Published January 26, 2014
A new gun law proponents say helps law enforcement has driven Smith & Wesson and Sturm Ruger out of California, and affirmed the suspicions of firearms rights advocates that the measure is really about making handguns obsolete.
The two companies have announced they will stop selling their wares in the nation's most populous state rather than try to comply with a law that requires some handguns to have technology that imprints a tiny stamp on the bullet so it can be traced back to the gun. The companies, and many gun enthusiasts, say so-called "microstamping" technology is unworkable in its present form and can actually impair a gun's performance.

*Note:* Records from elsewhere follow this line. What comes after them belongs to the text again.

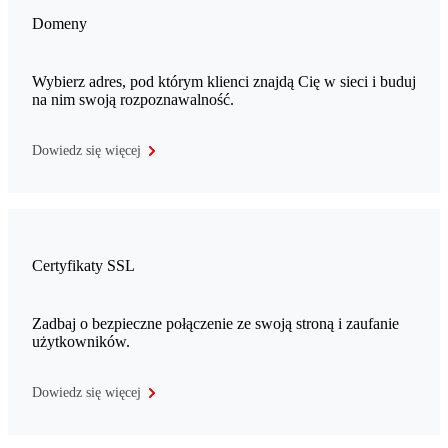
Domeny
Wybierz adres, pod którym klienci znajdą Cię w sieci i buduj
na nim swoją rozpoznawalność.
Dowiedz się więcej
Certyfikaty SSL
Zadbaj o bezpieczne połączenie ze swoją stroną i zaufanie
użytkowników.
Dowiedz się więcej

“Smith & Wesson does not and will not include microstamping in its firearms,” the Springfield, Mass.,-based manufacturer said in a statement. “A number of studies have indicated that microstamping is unreliable, serves no safety purpose, is cost prohibitive and, most importantly, is not proven to aid in preventing or solving crimes.”
“The microstamping mandate and the company’s unwillingness to adopt this so-called technology will result in a diminishing number of Smith & Wesson semi-automatic pistols available for purchase by California residents.”
Southport, Conn.-based Sturm Ruger also announced this month that they will also stop selling their guns in California due to the microstamping law.
Firearm microstamping, or ballistic imprinting, works by engraving a microscoping marking onto the tip of the firing pin. When the gun is fired, it leaves an imprint, usually of a serial number, on the bullet casings. The telltale mark theoretically allows law enforcement investigators to trace the bullet to the registered gun owner. California’s law is the first in the nation to be implemented and was originally signed into effect in October 2007, but not implemented until recently. Several other states are considering similar measures.
Law-enforcement is exempt from microstamping requirements.
Critics say tracing a bullet to a registered gun owner does little to fight crime, since criminals often kill with stolen handguns. Many believe tracing bullets was never the real intent of the law in the first place.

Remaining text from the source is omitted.